• Je suis Marguerite PERFEZOU et si je parle breton et certainement français, je ne parle pas "verlan" malgré le titre de ce billet.

    Mais, si adapter mon nom de famille afin de coller à un certain Challenge  fait que l'on parle de moi, je ne suis pas contre.

    Etant une invisible, j'ai enfin mon heure de gloire.  

    Je suis née à Argol le 21 août 1681.

    Mes parents étaient Yves PERFEZOU et Marie LE ROY.  

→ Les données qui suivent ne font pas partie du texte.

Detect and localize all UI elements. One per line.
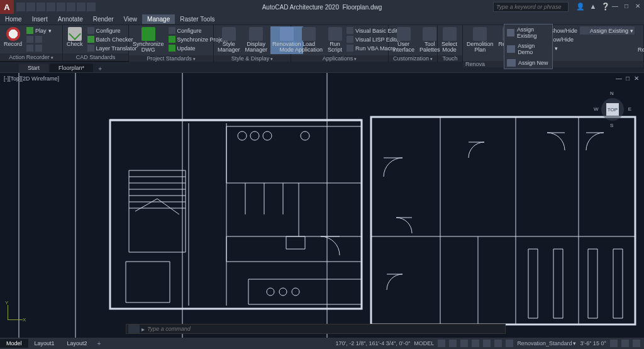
drawing-canvas[interactable]: [-][Top][2D Wireframe] — □ ✕ [0, 73, 644, 338]
viewcube-top[interactable]: TOP [606, 103, 619, 116]
status-toggle[interactable] [494, 340, 502, 347]
tab-model[interactable]: Model [0, 339, 28, 348]
assign-demo-item[interactable]: Assign Demo [504, 41, 552, 57]
doc-tab-start[interactable]: Start [19, 64, 48, 72]
select-mode-button[interactable]: Select Mode [440, 26, 459, 54]
status-toggle[interactable] [449, 340, 457, 347]
svg-rect-46 [588, 249, 597, 318]
model-badge[interactable]: MODEL [414, 340, 434, 346]
menu-manage[interactable]: Manage [142, 14, 175, 24]
reno-standard-dropdown[interactable]: Renovation_Standard ▾ [517, 340, 576, 346]
svg-rect-4 [110, 120, 362, 309]
doc-tab-floorplan[interactable]: Floorplan* [50, 64, 93, 72]
qat-icon[interactable] [16, 3, 25, 11]
menu-render[interactable]: Render [88, 14, 119, 24]
svg-rect-47 [613, 249, 623, 318]
close-button[interactable]: ✕ [633, 1, 643, 10]
ucs-icon: X Y [6, 302, 25, 321]
menu-annotate[interactable]: Annotate [53, 14, 88, 24]
run-script-button[interactable]: Run Script [326, 26, 344, 54]
qat-icon[interactable] [77, 3, 86, 11]
qat-icon[interactable] [57, 3, 65, 11]
svg-rect-44 [528, 249, 538, 318]
demolition-plan-button[interactable]: Demolition Plan [465, 26, 496, 54]
close-renovation-button[interactable]: ✕Close Renovation Mode [636, 26, 644, 60]
minimize-button[interactable]: — [610, 1, 620, 10]
menu-insert[interactable]: Insert [27, 14, 53, 24]
panel-applications[interactable]: Applications [291, 55, 388, 62]
recorder-icon[interactable] [25, 35, 53, 43]
menu-home[interactable]: Home [0, 14, 27, 24]
help-search-input[interactable] [494, 3, 568, 11]
new-doc-button[interactable]: + [94, 65, 106, 72]
panel-cad-standards[interactable]: CAD Standards [63, 53, 128, 61]
qat-icon[interactable] [36, 3, 45, 11]
user-interface-button[interactable]: User Interface [391, 26, 416, 54]
user-icon[interactable]: 👤 [576, 2, 585, 11]
svg-point-19 [301, 131, 309, 140]
svg-rect-27 [248, 279, 362, 304]
status-toggle[interactable] [633, 340, 640, 347]
layout-tabs: Model Layout1 Layout2 + 170', -2 1/8", 1… [0, 338, 644, 349]
assign-new-item[interactable]: Assign New [504, 57, 552, 69]
panel-style-display[interactable]: Style & Display [214, 55, 291, 62]
command-input[interactable] [145, 326, 505, 332]
status-toggle[interactable] [506, 340, 513, 347]
status-toggle[interactable] [460, 340, 468, 347]
display-manager-button[interactable]: Display Manager [243, 26, 270, 54]
viewcube-w[interactable]: W [594, 106, 599, 112]
status-toggle[interactable] [438, 340, 445, 347]
sync-dwg-button[interactable]: Synchronize DWG [131, 26, 166, 54]
qat-icon[interactable] [47, 3, 55, 11]
tab-layout2[interactable]: Layout2 [61, 339, 94, 348]
panel-project-standards[interactable]: Project Standards [129, 55, 213, 62]
qat-icon[interactable] [67, 3, 75, 11]
viewcube-n[interactable]: N [610, 91, 614, 96]
check-button[interactable]: Check [65, 26, 85, 48]
panel-renovation[interactable]: Renova [463, 61, 643, 67]
svg-point-30 [292, 288, 299, 296]
help-icon[interactable]: ❔ [601, 2, 610, 11]
coords-readout: 170', -2 1/8", 161'-4 3/4", 0'-0" [336, 340, 411, 346]
help-search[interactable] [493, 2, 569, 12]
viewcube-s[interactable]: S [610, 123, 613, 128]
svg-point-28 [267, 288, 274, 296]
title-text: AutoCAD Architecture 2020 Floorplan.dwg [262, 4, 382, 11]
add-layout-button[interactable]: + [94, 339, 105, 348]
svg-point-16 [238, 131, 247, 140]
play-button[interactable]: Play▾ [25, 26, 53, 35]
record-button[interactable]: Record [2, 26, 24, 48]
autodesk-icon[interactable]: ▲ [589, 2, 597, 11]
app-logo[interactable]: A [0, 0, 14, 14]
floorplan-drawing [0, 73, 644, 338]
panel-customization[interactable]: Customization [389, 55, 437, 62]
tab-layout1[interactable]: Layout1 [28, 339, 61, 348]
svg-rect-25 [286, 236, 305, 249]
load-app-button[interactable]: Load Application [293, 26, 325, 54]
status-toggle[interactable] [610, 340, 618, 347]
status-toggle[interactable] [483, 340, 491, 347]
viewcube-e[interactable]: E [628, 106, 631, 112]
svg-point-29 [279, 288, 287, 296]
viewcube[interactable]: TOP N S E W [594, 91, 631, 128]
svg-point-17 [250, 131, 259, 140]
panel-action-recorder[interactable]: Action Recorder [0, 53, 62, 61]
qat-icon[interactable] [87, 3, 96, 11]
qat-icon[interactable] [26, 3, 35, 11]
style-manager-button[interactable]: Style Manager [216, 26, 242, 54]
qat-icons [16, 3, 96, 11]
status-toggle[interactable] [472, 340, 479, 347]
status-toggle[interactable] [621, 340, 629, 347]
svg-rect-32 [371, 117, 635, 324]
command-prompt-icon[interactable] [128, 324, 140, 333]
menu-view[interactable]: View [119, 14, 143, 24]
status-bar: 170', -2 1/8", 161'-4 3/4", 0'-0" MODEL … [336, 340, 644, 347]
menu-raster[interactable]: Raster Tools [175, 14, 219, 24]
panel-touch[interactable]: Touch [438, 55, 462, 62]
command-line[interactable]: ▸ [126, 324, 506, 334]
assign-existing-item[interactable]: Assign Existing [504, 25, 552, 41]
recorder-icon[interactable] [25, 44, 53, 52]
assign-existing-button[interactable]: Assign Existing▾ [580, 26, 635, 35]
angle-readout[interactable]: 3'-6" 15 0° [580, 340, 606, 346]
maximize-button[interactable]: □ [621, 1, 631, 10]
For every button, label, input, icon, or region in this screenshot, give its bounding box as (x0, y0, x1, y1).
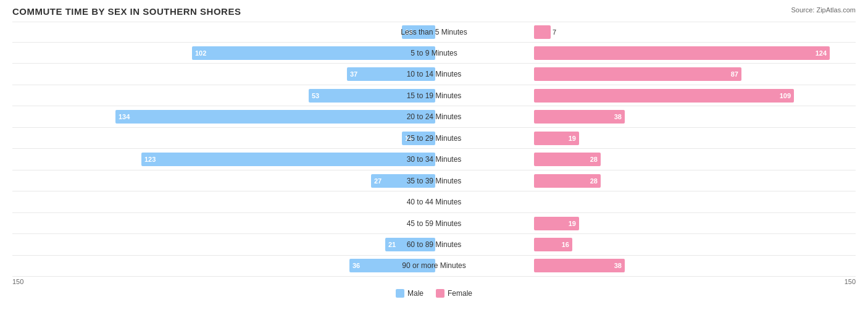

    J'ai eu 11 frères et soeurs, mais je n'ai pas eu la chance de tous les connaître. Certains sont décédés avant ma naissance.  

    Nous habitions le quartier de Kernivinen à Argol.

    Le 21 septembre 1707 à Argol, j'ai épousé  Mathieu COLOBERT. 

    Je me suis mariée à 22 ans, mon mari en avait 26.

    Hélas, ce n'est pas mon père qui m'a accompagné à l'autel, il est décédé avant mon mariage. Mais maman était présente. 

    Ce sont donc mes deux frères Mathurin et Louis que j'avais choisis comme témoins. Je me suis toujours très bien entendue avec mon grand frère Mathurin, nous avions tout juste un an de différence.  

    Mathieu et moi aurons au moins sept enfants. 

    Je vais perdre mon époux en 1735. Il avait 54 ans.

    Je vais le rejoindre dix-sept ans plus tard.

    Je vais fermer les yeux pour toujours à Argol ma commune d'origine que je n'ai jamais eu l'occasion de quitter.

    C'était le 29 avril 1752. J'avais 71 ans .

    Je suis le sosa 1803 de Ronan.

    Z comme ZOUPERFE Riteguemar ou comme Marguerite PERFEZOU

     

    ****************

    Et oui, c'est avec Marguerite PERFEZOU et la lettre Z  que s'achève mon Challenge AZ 2015.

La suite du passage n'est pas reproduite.